The amended SB 218 — page 57, line 4 — repeals Section 1-22-3.1, stripping municipalities like Rio Rancho of their right to run independent elections. That’s no small loss; it’s a gut punch to local control. The secretary says it’s about saving resources for six holdout towns, but Sen. Jay Block pressed her: Which ones asked for this? She couldn’t name them. Meanwhile, the bill’s vague wording — Section 1-2-2.1 — lets her “establish uniform procedures” with little oversight, sidelining county and city clerks who know their turf. At the hearing, the Clerks Association, a bipartisan group, unanimously opposed SB 218. Their plea? Ignored.

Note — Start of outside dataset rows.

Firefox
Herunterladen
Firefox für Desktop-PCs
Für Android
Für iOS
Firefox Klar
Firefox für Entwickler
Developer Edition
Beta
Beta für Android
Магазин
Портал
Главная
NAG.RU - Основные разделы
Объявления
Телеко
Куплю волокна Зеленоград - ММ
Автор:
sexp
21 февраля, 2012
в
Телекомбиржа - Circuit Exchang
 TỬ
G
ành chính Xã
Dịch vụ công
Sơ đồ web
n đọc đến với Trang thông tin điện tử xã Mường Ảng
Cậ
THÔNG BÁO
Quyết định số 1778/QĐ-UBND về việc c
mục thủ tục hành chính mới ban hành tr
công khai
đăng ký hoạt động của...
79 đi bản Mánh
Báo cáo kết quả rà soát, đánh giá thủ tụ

Sen. Block grilled her on election security, citing Sandoval County’s machine snafus — wrong CF cards, botched uploads. Her fix? More training she can’t enforce. Clerks begged to speak, but Duhigg cut them off, gavel down: “You didn’t sign up an hour before.” Mayors Greg Hull, Jack Torres and Lynn Crawford showed up to fight for their towns — same story. Shut out.

This isn’t modernization; it’s centralization with a smile. The secretary’s team boasts we’re tops in election administration, but Block’s right: If clerks can’t follow state law — three elections he wouldn’t certify — why trust Santa Fe with more? SB 218 risks errors, distrust and a rural vote left in the cold. It will remove the right of Rio Rancho to require voter ID. Stop it before it kills what keeps our elections ours.